T Nation

Why Saturated Fat?

I have read on this site several times that you need all three types of fats including saturated. What are the benefits of saturated fat? What ratio of fats should we eat?

cell membranes are comprised of saturated fats, and they also play an important role in hormonal production, specifically T-levels IIRC.

Berardi recommends an even split between, sat, poly’s and mono’s with 25-35% of calories coming from fat.

[quote]AmandaSC wrote:
I have read on this site several times that you need all three types of fats including saturated. What are the benefits of saturated fat? What ratio of fats should we eat?[/quote]

I have a very simple reason: it is unadulterated and unprocessed. For example if you eat an avocado, or use coconut oil, it has been unchanged. Or if you eat a piece of meat, it has been unprocessed except for the application of heat. Even butter has been minimally changed from it’s natural form.

Then look at margarine…

[quote]jehovasfitness wrote:
cell membranes are comprised of saturated fats, and they also play an important role in hormonal production, specifically T-levels IIRC.

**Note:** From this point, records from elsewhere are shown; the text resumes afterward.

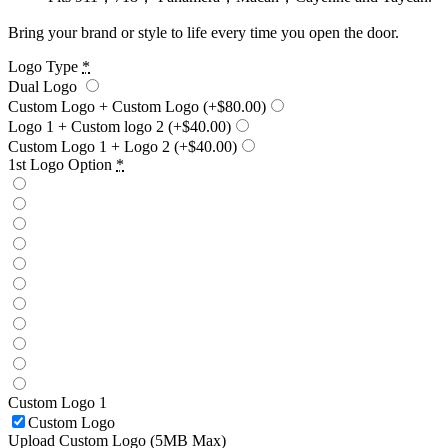
Bring your brand or style to life every time you open the door.
Logo Type
*
Dual Logo
Custom Logo + Custom Logo
(+$80.00)
Logo 1 + Custom logo 2
(+$40.00)
Custom Logo 1 + Logo 2
(+$40.00)
1st Logo Option
*
Custom Logo 1
Custom Logo
Upload Custom Logo (5MB Max)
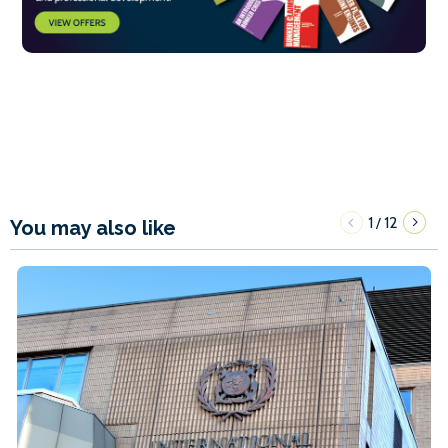
1
12
/
You may also like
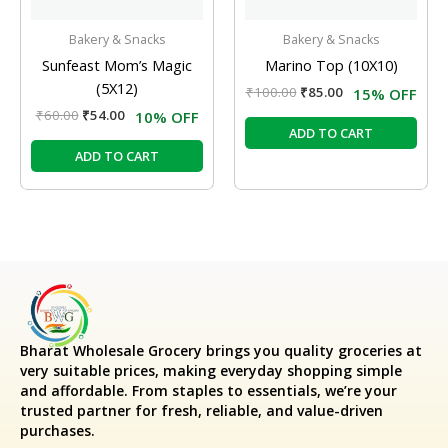
Bakery & Snacks
Bakery & Snacks
Sunfeast Mom’s Magic
Marino Top (10X10)
(5X12)
₹
100.00
₹
85.00
15% OFF
₹
60.00
₹
54.00
10% OFF
ADD TO CART
ADD TO CART
Bharat Wholesale Grocery
brings you quality groceries at
very suitable prices, making everyday shopping simple
and affordable. From staples to essentials, we’re your
trusted partner for fresh, reliable, and value-driven
purchases.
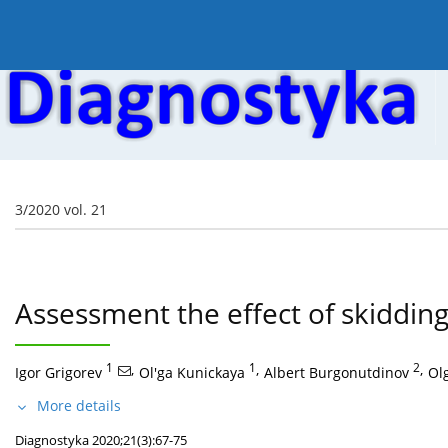
Current issue
Online first
Archive
About the
3/2020 vol. 21
Assessment the effect of skidding 
1
,
1
,
2
,
Igor Grigorev
Ol'ga Kunickaya
Albert Burgonutdinov
Ol
More details
Diagnostyka 2020;21(3):67-75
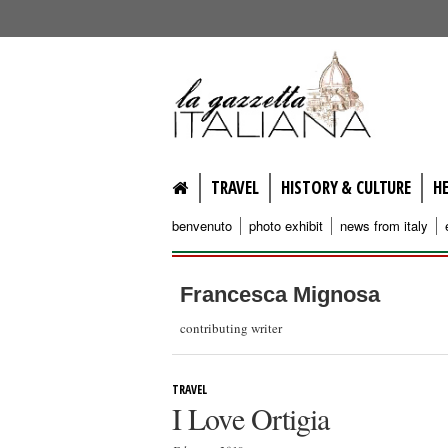
lagazzettaitaliana.com
TRAVEL
HISTORY & CULTURE
H
benvenuto
photo exhibit
news from italy
Francesca Mignosa
contributing writer
TRAVEL
I Love Ortigia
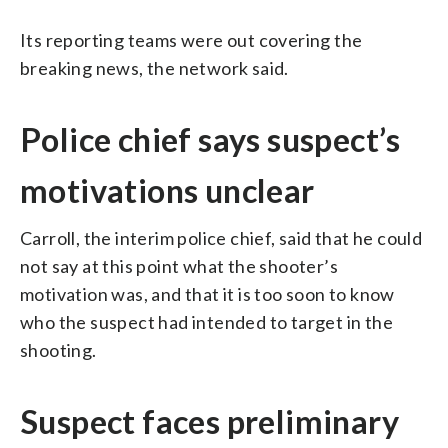
Its reporting teams were out covering the
breaking news, the network said.
Police chief says suspect’s
motivations unclear
Carroll, the interim police chief, said that he could
not say at this point what the shooter’s
motivation was, and that it is too soon to know
who the suspect had intended to target in the
shooting.
Suspect faces preliminary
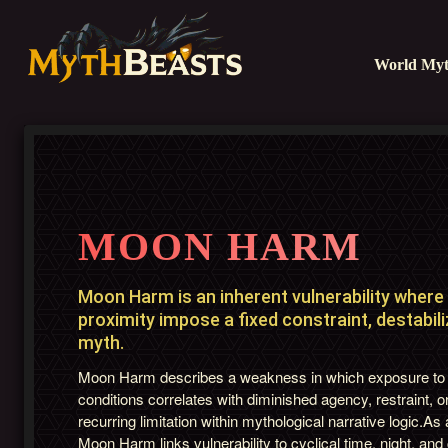
World Myt
MOON HARM
Moon Harm is an inherent vulnerability where l
proximity impose a fixed constraint, destabili
myth.
Moon Harm describes a weakness in which exposure to 
conditions correlates with diminished agency, restraint, or
recurring limitation within mythological narrative logic.As
Moon Harm links vulnerability to cyclical time, night, a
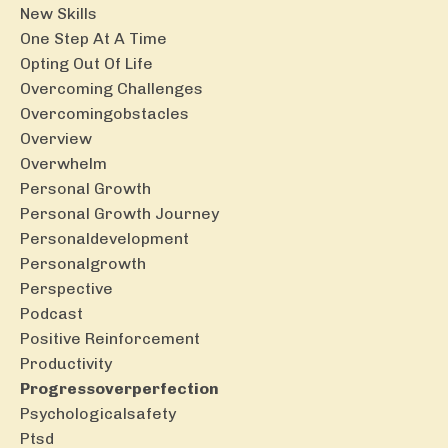
New Skills
One Step At A Time
Opting Out Of Life
Overcoming Challenges
Overcomingobstacles
Overview
Overwhelm
Personal Growth
Personal Growth Journey
Personaldevelopment
Personalgrowth
Perspective
Podcast
Positive Reinforcement
Productivity
Progressoverperfection
Psychologicalsafety
Ptsd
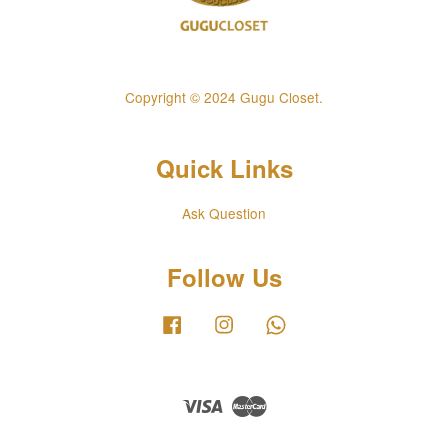
Copyright © 2024 Gugu Closet.
Quick Links
Ask Question
Follow Us
Facebook
Instagram
Whatsapp
Visa
Master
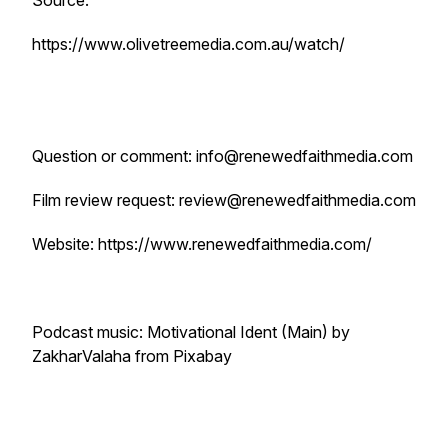
Source:
https://www.olivetreemedia.com.au/watch/
Question or comment: info@renewedfaithmedia.com
Film review request: review@renewedfaithmedia.com
Website: https://www.renewedfaithmedia.com/
Podcast music: Motivational Ident (Main) by
ZakharValaha from Pixabay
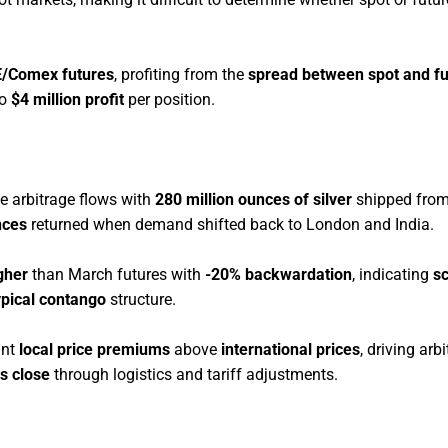
E/Comex futures
, profiting from the
spread between spot and fu
to
$4 million profit
per position.
e arbitrage flows with
280 million ounces of silver
shipped from
nces
returned when demand shifted back to London and India.
gher
than March futures with
-20% backwardation
, indicating
sc
ypical contango
structure.
ant
local price premiums
above
international prices
, driving arb
s close
through logistics and tariff adjustments.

Berardi recommends an even split between, sat, poly’s and mono’s with 25-35% of calories coming from fat.[/quote]

What he said.

Saturated fat is not “good” for you, and should be kept to a healthy minimum along with trans fats(damaged fats) and hygrogenated fats(making an unsaturated fat saturated).

Our bodies are capable of producing most of the fatty acids that we need to live, but our bodies cannot produce all of them. The essential fatty acids(polyunsaturated fatty acids think Omega 6 and Omega 3s) are neccessary for us to survive.
Fats can be good, especially those of the monounsaturated variety(olive oil) are very good for us and have been shown in epidemological studies(mediteranian diet) to keep us healthy.

Fish Oil is full of unsaturated fats that will reduce your risk for heart disease, reduce inflamation, and a whole host of other beneficial things.

The real message is, don’t worry about the breakdown of your fatty acids as much as you should worry about eliminating the unhealthy fats and let the others fall where they may.

[quote]Zagman wrote:
Saturated fat is not “good” for you, and should be kept to a healthy minimum along with trans fats(damaged fats) and hydrogenated fats(making an unsaturated fat saturated).

Our bodies are capable of producing most of the fatty acids that we need to live, but our bodies cannot produce all of them. The essential fatty acids(polyunsaturated fatty acids think Omega 6 and Omega 3s) are neccessary for us to survive.
Fats can be good, especially those of the monounsaturated variety(olive oil) are very good for us and have been shown in epidemiological studies(mediteranian diet) to keep us healthy.

Fish Oil is full of unsaturated fats that will reduce your risk for heart disease, reduce inflamation, and a whole host of other beneficial things.

The real message is, don’t worry about the breakdown of your fatty acids as much as you should worry about eliminating the unhealthy fats and let the others fall where they may. [/quote]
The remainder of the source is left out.